**Data for this task:**
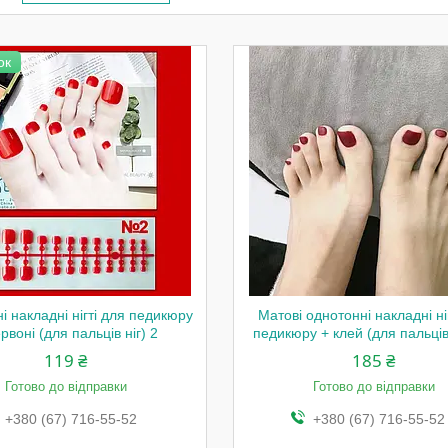
ок
і накладні нігті для педикюру
Матові однотонні накладні ні
рвоні (для пальців ніг) 2
педикюру + клей (для пальців 
119 ₴
185 ₴
Готово до відправки
Готово до відправки
+380 (67) 716-55-52
+380 (67) 716-55-52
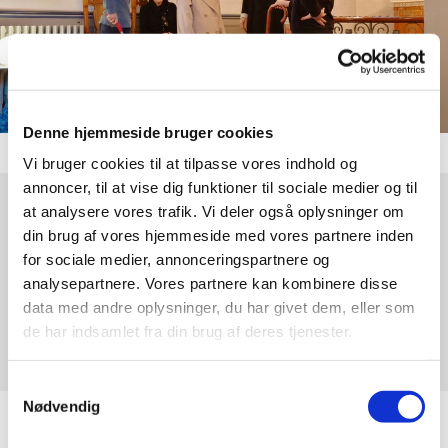
Denne hjemmeside bruger cookies
Vi bruger cookies til at tilpasse vores indhold og
annoncer, til at vise dig funktioner til sociale medier og til
at analysere vores trafik. Vi deler også oplysninger om
Søndag 27. september 2026, kl. 10:30
din brug af vores hjemmeside med vores partnere inden
for sociale medier, annonceringspartnere og
Nivå Kirke, Nivå Kirkevej, 2990 Nivå
analysepartnere. Vores partnere kan kombinere disse
data med andre oplysninger, du har givet dem, eller som
Karina Juhl Kande
de har indsamlet fra din brug af deres tjenester.
Samtykkevalg
Nødvendig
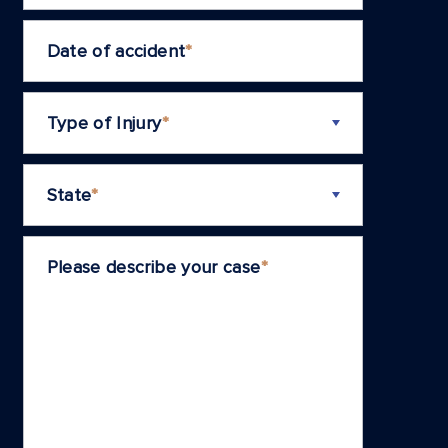
Date of accident
*
Type of Injury
*
State
*
Please describe your case
*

**What you need to do:**
Restate the full listing word for word, excluding images.

**Task response:**
ок
і накладні нігті для педикюру
Матові однотонні накладні ні
рвоні (для пальців ніг) 2
педикюру + клей (для пальців 
119 ₴
185 ₴
Готово до відправки
Готово до відправки
+380 (67) 716-55-52
+380 (67) 716-55-52
Denne hjemmeside bruger cookies
Vi bruger cookies til at tilpasse vores indhold og
annoncer, til at vise dig funktioner til sociale medier og til
at analysere vores trafik. Vi deler også oplysninger om
Søndag 27. september 2026, kl. 10:30
din brug af vores hjemmeside med vores partnere inden
for sociale medier, annonceringspartnere og
Nivå Kirke, Nivå Kirkevej, 2990 Nivå
analysepartnere. Vores partnere kan kombinere disse
data med andre oplysninger, du har givet dem, eller som
Karina Juhl Kande
de har indsamlet fra din brug af deres tjenester.
Samtykkevalg
Nødvendig
Date of accident
*
Type of Injury
*
State
*
Please describe your case
*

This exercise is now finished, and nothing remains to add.